On Friday last week the Treasury Department elaborated on a proposed rule aimed at restricting and monitoring U.S. investments in China, specifically in the fields of artificial intelligence, computer chips, and quantum computing.
This proposed rule is a result of President Joe Biden’s August 2023 executive order, which addresses the access “countries of concern” have to American funding for advanced technologies. The U.S. government asserts that such funding could enhance these countries’ military, intelligence, surveillance, and cyber capabilities. China, Hong Kong, and Macau were identified as countries of concern in the order.
The Biden administration is working to hinder the development of technologies in China, the world’s second-largest economy, that could provide a military advantage or allow dominance in emerging sectors such as electric vehicles.
In addition to the proposed rule, President Biden has imposed a substantial tariff on Chinese electric vehicles. This move has political implications as both Biden and Republican Donald Trump seek to demonstrate to voters who can better confront China, a geopolitical rival and significant trading partner.
The proposed rule specifies the information that U.S. citizens and permanent residents must disclose when participating in transactions in this sector, as well as what would constitute a violation of the restrictions.
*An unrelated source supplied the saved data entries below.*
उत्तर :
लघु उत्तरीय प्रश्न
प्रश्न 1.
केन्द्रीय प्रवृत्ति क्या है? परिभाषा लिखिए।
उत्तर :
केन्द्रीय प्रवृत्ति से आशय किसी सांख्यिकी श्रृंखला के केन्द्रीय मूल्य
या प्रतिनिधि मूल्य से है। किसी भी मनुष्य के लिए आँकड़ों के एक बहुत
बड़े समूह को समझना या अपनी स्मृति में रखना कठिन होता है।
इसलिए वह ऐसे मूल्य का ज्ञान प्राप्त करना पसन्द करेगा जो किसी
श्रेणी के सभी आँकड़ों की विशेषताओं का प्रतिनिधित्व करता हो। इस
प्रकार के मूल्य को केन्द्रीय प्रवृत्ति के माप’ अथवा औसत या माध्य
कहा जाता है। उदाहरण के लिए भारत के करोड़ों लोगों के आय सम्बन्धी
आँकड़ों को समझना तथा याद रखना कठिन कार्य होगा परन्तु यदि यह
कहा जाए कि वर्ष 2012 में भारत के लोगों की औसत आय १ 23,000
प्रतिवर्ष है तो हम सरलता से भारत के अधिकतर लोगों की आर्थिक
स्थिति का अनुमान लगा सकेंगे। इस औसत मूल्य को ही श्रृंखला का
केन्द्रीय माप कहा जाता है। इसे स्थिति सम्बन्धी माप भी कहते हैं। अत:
According to a senior Treasury official, the rule would specifically prohibit American investors from funding AI systems in China that could be used for weapons targeting, combat, location tracking, and other military applications. This official provided an overview of the rule to reporters on the condition of anonymity.
The Treasury is soliciting comments on the proposal until August 4, 2024, after which a final rule is expected to be issued.